Node 1 (OpenAI Chat): Vision caption → character.caption.json
Node 2 (OpenAI Chat): Merge to identifiers.final.json (system prompt enforces schema)
Node 3 (Function): Build shots.plan.json
Node 4 (Loop): For each shot → Image Generate (OpenAI Images)
Node 5 (OpenAI Chat Vision): QC each image; write qc_report.json
Node 6 (If): Failures? → Auto-retry once with tightened prompt; else continue
Node 7 (Write Binary Files): Save images; Node 8 (Markdown): review_sheet.md
Node 9 (Notify): Send delivery folder link to you (Telegram/Email)
9) Limitations & failure points (and how to handle)
Consistency drift (palette/proportions): Use stronger “do not change” guardrails; include the reference image on every call; generate in small batches; keep background neutral.

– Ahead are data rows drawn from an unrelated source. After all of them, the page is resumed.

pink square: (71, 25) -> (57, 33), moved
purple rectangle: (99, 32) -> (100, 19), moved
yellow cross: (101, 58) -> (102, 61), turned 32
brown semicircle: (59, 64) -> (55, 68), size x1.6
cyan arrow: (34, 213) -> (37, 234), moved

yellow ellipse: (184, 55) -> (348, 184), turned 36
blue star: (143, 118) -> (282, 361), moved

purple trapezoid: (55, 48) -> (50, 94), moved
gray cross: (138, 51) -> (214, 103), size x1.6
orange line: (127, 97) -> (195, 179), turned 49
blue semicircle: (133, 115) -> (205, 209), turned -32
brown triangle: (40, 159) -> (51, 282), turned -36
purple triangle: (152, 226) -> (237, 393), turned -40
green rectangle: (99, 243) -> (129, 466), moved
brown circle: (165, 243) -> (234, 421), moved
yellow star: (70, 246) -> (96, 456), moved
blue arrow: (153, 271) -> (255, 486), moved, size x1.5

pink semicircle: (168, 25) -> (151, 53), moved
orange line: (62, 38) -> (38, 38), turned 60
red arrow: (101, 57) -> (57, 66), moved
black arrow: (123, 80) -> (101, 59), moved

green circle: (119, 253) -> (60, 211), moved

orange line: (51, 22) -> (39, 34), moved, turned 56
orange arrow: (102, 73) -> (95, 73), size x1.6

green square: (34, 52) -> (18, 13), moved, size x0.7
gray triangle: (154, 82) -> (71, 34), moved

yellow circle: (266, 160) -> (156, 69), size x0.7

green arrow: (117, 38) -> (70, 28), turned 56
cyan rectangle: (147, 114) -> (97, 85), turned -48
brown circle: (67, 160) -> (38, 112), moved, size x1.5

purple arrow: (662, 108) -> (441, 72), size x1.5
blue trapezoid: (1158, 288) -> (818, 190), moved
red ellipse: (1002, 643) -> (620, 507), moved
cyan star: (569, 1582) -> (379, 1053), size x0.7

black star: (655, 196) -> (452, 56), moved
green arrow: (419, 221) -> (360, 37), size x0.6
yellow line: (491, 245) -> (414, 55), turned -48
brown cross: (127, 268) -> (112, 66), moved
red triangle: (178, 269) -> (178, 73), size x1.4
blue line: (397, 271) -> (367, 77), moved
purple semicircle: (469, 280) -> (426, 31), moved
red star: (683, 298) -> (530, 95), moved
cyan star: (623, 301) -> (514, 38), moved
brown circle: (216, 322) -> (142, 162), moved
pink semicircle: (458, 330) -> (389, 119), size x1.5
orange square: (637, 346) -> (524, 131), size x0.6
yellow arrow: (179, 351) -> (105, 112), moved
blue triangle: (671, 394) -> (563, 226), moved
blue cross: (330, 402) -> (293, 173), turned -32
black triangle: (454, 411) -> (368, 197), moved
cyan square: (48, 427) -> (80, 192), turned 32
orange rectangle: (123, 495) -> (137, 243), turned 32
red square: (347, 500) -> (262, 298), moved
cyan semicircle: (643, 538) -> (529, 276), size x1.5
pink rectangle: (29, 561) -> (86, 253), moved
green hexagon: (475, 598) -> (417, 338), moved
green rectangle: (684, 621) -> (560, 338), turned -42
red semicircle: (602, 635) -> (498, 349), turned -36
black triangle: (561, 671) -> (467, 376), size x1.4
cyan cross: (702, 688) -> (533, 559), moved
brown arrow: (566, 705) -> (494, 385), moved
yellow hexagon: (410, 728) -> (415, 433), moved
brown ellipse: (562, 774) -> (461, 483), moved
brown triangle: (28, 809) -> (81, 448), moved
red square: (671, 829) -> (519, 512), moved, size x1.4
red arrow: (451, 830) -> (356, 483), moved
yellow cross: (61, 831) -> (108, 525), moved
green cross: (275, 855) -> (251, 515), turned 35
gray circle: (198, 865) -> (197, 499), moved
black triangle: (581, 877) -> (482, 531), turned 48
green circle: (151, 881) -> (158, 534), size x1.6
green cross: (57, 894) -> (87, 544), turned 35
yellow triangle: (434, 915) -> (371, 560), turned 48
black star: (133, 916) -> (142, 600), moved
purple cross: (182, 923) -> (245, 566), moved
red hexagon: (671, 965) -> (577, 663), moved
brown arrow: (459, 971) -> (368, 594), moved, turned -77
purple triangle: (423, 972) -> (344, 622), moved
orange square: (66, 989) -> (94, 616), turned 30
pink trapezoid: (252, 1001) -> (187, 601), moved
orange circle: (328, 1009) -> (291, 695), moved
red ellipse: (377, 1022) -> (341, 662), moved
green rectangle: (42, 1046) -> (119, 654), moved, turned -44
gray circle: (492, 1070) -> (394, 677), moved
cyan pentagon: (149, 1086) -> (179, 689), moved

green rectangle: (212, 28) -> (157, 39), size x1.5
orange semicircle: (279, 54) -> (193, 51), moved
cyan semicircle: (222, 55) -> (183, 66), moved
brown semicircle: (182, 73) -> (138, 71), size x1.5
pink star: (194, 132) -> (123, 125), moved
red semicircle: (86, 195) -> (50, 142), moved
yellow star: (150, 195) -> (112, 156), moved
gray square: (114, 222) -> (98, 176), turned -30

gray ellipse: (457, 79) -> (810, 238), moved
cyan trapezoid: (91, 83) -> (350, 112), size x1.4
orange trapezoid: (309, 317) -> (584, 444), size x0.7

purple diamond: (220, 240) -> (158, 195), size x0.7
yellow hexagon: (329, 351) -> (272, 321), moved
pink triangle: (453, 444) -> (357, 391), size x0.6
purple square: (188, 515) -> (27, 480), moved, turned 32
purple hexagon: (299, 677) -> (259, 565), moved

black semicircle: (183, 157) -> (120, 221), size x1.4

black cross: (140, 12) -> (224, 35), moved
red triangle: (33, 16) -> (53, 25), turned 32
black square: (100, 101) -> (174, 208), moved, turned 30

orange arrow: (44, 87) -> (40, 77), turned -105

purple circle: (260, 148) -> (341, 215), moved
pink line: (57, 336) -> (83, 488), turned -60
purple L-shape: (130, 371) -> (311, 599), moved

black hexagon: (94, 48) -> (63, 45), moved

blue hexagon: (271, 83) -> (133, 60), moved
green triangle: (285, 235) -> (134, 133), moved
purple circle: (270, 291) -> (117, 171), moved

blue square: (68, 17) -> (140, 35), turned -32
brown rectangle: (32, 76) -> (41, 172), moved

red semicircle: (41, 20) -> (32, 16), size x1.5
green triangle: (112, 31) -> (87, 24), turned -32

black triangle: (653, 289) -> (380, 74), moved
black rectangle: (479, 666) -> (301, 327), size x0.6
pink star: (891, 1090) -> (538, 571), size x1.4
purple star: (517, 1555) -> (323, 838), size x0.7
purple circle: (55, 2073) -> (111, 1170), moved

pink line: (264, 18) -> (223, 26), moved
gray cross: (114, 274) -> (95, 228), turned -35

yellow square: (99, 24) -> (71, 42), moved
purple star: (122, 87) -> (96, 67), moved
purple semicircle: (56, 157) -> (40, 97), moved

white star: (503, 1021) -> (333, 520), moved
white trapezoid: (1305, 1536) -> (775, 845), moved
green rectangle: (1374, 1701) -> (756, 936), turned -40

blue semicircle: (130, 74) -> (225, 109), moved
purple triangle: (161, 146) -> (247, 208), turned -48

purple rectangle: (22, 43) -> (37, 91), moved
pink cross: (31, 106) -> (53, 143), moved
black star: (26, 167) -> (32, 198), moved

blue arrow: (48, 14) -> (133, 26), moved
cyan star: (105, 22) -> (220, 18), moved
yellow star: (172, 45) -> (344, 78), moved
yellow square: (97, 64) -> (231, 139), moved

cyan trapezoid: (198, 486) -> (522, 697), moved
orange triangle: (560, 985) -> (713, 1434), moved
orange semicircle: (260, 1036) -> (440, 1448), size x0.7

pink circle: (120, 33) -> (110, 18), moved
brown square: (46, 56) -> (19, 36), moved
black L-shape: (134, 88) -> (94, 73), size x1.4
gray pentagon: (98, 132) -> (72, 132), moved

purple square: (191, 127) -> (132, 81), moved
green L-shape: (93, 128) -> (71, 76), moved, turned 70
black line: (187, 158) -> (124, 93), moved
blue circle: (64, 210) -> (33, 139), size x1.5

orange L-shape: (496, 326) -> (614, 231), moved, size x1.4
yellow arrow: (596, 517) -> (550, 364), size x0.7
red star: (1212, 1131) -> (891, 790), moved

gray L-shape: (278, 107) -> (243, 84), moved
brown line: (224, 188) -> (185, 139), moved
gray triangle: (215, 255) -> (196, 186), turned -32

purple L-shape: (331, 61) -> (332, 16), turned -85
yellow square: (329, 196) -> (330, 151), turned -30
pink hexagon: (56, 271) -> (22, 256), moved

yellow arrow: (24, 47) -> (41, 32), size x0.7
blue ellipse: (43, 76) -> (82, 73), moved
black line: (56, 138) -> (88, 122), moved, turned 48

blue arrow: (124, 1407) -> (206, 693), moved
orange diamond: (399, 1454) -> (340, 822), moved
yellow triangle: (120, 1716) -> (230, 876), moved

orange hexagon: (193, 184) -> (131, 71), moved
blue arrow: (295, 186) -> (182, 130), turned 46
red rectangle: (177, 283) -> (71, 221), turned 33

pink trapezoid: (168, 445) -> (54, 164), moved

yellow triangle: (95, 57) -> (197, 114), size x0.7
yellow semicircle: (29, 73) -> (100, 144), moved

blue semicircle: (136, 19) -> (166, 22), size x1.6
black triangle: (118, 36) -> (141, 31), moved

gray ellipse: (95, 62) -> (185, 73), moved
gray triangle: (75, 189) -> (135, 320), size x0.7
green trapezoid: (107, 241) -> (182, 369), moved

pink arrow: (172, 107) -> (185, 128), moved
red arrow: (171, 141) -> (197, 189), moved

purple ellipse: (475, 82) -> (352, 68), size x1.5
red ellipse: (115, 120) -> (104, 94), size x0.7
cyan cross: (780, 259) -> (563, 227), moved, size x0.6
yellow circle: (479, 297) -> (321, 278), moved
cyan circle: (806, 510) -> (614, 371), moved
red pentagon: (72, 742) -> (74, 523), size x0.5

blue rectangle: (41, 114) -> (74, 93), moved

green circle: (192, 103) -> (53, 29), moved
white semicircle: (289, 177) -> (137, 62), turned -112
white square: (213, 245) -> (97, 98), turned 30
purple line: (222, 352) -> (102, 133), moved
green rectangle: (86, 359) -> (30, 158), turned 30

Angle accuracy: The model may approximate. Add explicit yaw/pitch descriptors (“head turned ~30° to camera-left”).
Emotion clarity: Add describers (“raised cheeks, crow’s feet for happy; brows down for angry”).
Mouth mechanics: Explicitly name the tongue/teeth state; reiterate per prompt.
Accessories vanishing: Re-assert “accessories present: X” early and late in prompt; fail if missing.
Model updates: Model names/features change; confirm current names in the docs before running.
OpenAI Platform
10) Quick start checklist (10 minutes)
Create folders as in section 5.
Put your reference image at 01_input/reference/ref.png.
(Optional) Draft identifiers.seed.json with any known locks.
Install openai, Pillow.
Set OPENAI_API_KEY (you have a master .env—ensure it’s loaded).
Run the script. Inspect 02_captions/character.caption.json.
Review 03_specs/identifiers.final.json for sanity.
Check 04_generations images.
Open 05_qc/qc_report.json—skim the notes.
If happy, use 06_delivery/review_sheet.md to approve or request fixes.